Across the street from the metro were the last vestiges the neighbourhood Société des alcool du Québec (SAQ) liquor store being dismantled. The local outlet closed its doors on March 31. For months, local residents have been campaigning for the store to remain open with public information strategies, posters in livingroom windows, protest demonstrations and a banner that spanned Charlevoix Street in view from the SAQ’s front door.
Like Premier Jean Charest, who maintains a deaf ear to student concerns that tuition increases will decrease accessibility to higher education and privatize public institutions of higher learning, the SAQ management couldn’t care less about community concerns. For them, the bottom line is king, but not the benevolent type who looks out for his subjects but rather type of king who wants more for less at his subjects’ expense.
According to a March 9, 2012 press release, the SAQ proudly announces that its 2011-2012 third quarter had net sales grow 5.9% with profit increases of 6.4%. In real terms this means that the SAQ increased its profit in the last three months of 2011 by $56.8 million to a total three-month profit of $1.023 billion! Exactly 22 days after revealing staggering profits, the SAQ closed at least three local outlets in (Pointe St-Charles, Ville-Emard, and according to the sign in the truck, “Côte-des-Neiges”) all of which are lower income communities. Apparently, lower income communities don’t deserve equal access. This reminds me of a billboard image I recently came across that reads a slight variation of the following: “We do not have a [social] problem, we have a capitalism problem.”
Banks closed their local branches in Pointe St-Charles decades ago in a mass restructuring bid to increase profits. Now, four times a year, Canadian banks proudly flaunt record quarterly earnings without flinching at the long-term side effects of their greed. In fact, governments praise them for their resilience and competitiveness. Only the cooperative Caisse populaire Desjardins remains to provide financial services to The Pointe’s residents. In 2007, Canada Post announced that it was to close the neighbourhood’s only post office. Community members decided this was unacceptable and protested the announced closure. Their efforts did not save the post office but it did keep postal services in the neighbourhood, with a postal outlet installed inside a local grocery store chain. Some battles for services are won and some are lost, but each battle needs to be fought to avoid losing everything.

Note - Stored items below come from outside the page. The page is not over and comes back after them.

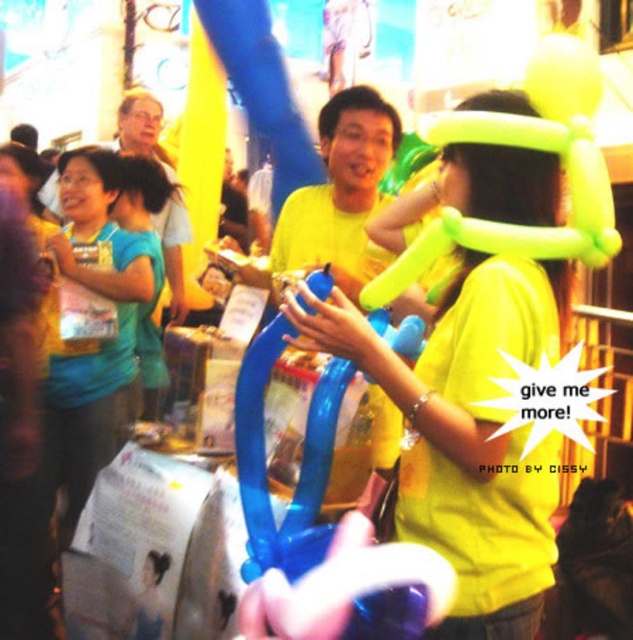 You are a photographer at the event and want to capture a photo where the blue matte shirt at center and the yellow matte balloon at center are both clearly visible. Based on their positions, which object should you focus on first to ensure both are in the frame?

The blue matte shirt at center is below the yellow matte balloon at center, so focusing on the yellow matte balloon at center first will ensure the blue matte shirt at center is also in the frame since it is positioned lower. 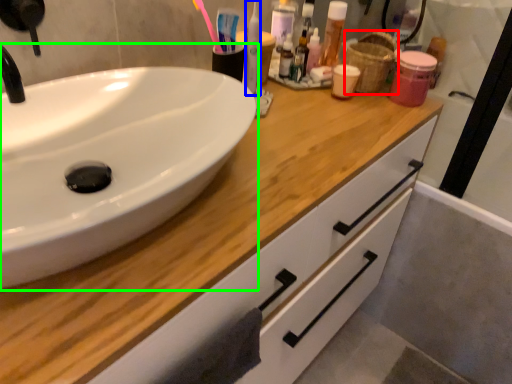 Question: Estimate the real-world distances between objects in this image. Which object is closer to basket (highlighted by a red box), mouthwash (highlighted by a blue box) or sink (highlighted by a green box)?

Choices:
 (A) mouthwash
 (B) sink

Answer: (A) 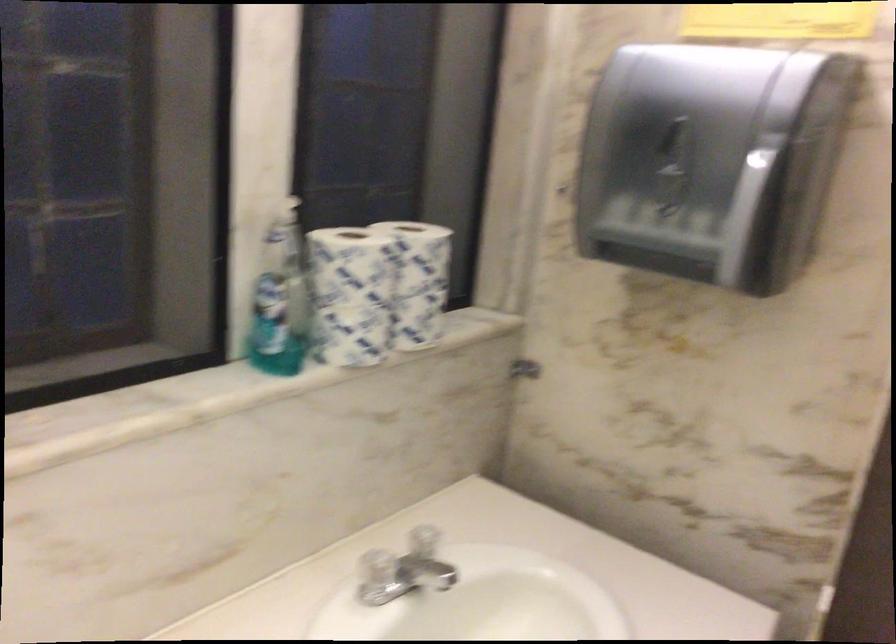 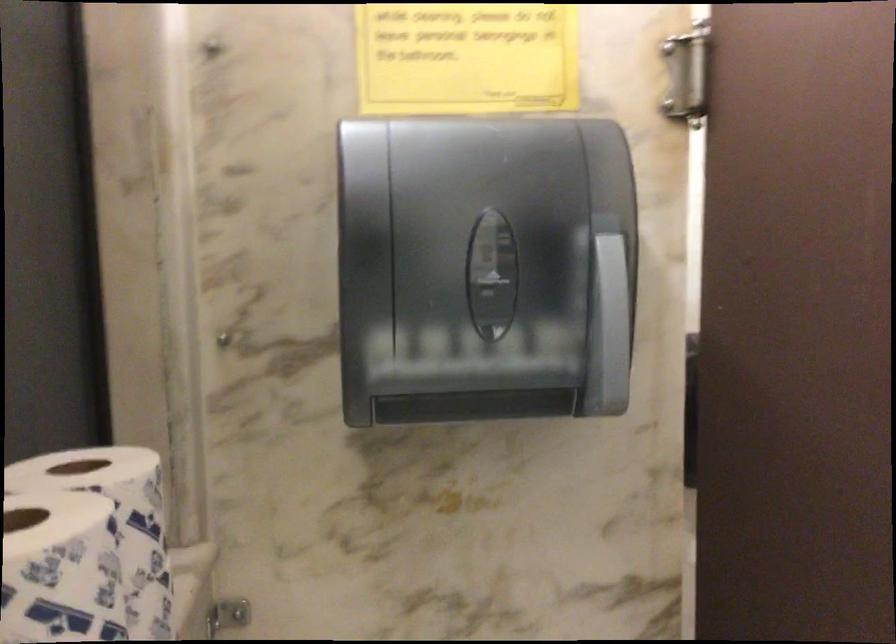 Locate, in the second image, the point that corresponds to [392,257] in the first image.

(117, 522) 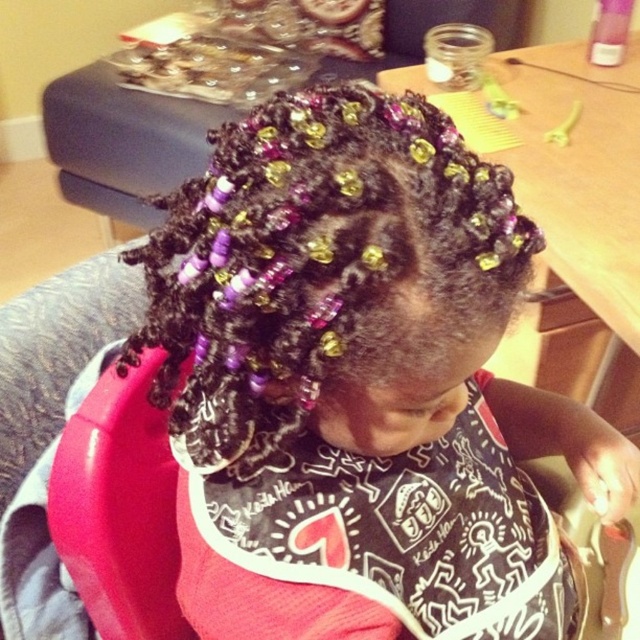 Does purple beaded hair at center have a greater width compared to black printed bib at center?

Incorrect, purple beaded hair at center's width does not surpass black printed bib at center's.

Does point (240, 154) lie in front of point (332, 509)?

Yes, point (240, 154) is closer to viewer.

What are the coordinates of `purple beaded hair at center` in the screenshot? It's located at (320, 260). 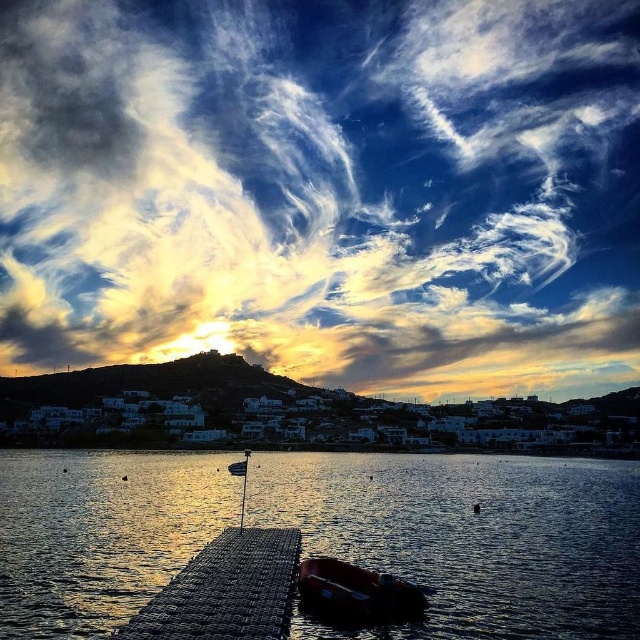 Based on the photo, you are standing at a point labeled as point (109, 355) in the coastal scene. If you want to take a photo of the sunset, which direction should you face?

Since the point (109, 355) is 413.79 meters away from the camera, you should face towards the direction of the sunset, which is likely west or the direction where the sun is setting in the image.

You are standing at the dock center looking out at the glistening water. There is a point marked at coordinates [468,536]. Where is this point located in relation to the dock and the water?

The point at coordinates [468,536] is located on the glistening water at dock center, meaning it is situated precisely where the dock meets the water surface.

Every encroachment of capitalism into public institutions takes away resources from the public and transfers it over to the private, in a capitalist imperative for perpetual growth. Not the type of long-term growth that builds communities to improve society but the type of growth that bolsters private enterprise by increasing investment portfolios of a minority of individuals. Public-Private Partnerships (PPPs) that governments now vigorously advocate allow further encroachments of private interest over public good. PPPs provide public “investment” in infrastructure projects from which private corporations secure the profits. The extension of route 167 is one glaring example within the Charest government’s PPP approach to its Plan Nord.
“A sharp increase in tuition fees is presented as the inevitable solution to an alleged problem of university underfunding. The facts analyzed [in the report] indicate that such an increase is actually a political choice aimed at privatizing the funding and role of universities.
We are currently experiencing a number of crises (environmental, economic, cultural). Given these circumstances, we should be using our intellectual efforts to reinvent the way we live and inhabit the world. Yet the transformations we see being imposed on universities actually undermine their independence and make them simple accessories to the unrestrained and irrational economic growth. Learning institutions are reduced to intellectual entrepreneurship centers that orchestrate the shift to a system ruled purely by economic considerations.
We must therefore not only oppose tuition fee hikes, but also reaffirm the importance of the public — not commercial — nature of universities so that knowledge may serve to foster individual and collective autonomy, critical thinking, and the transmission of intellectual heritage rather than simple market value.”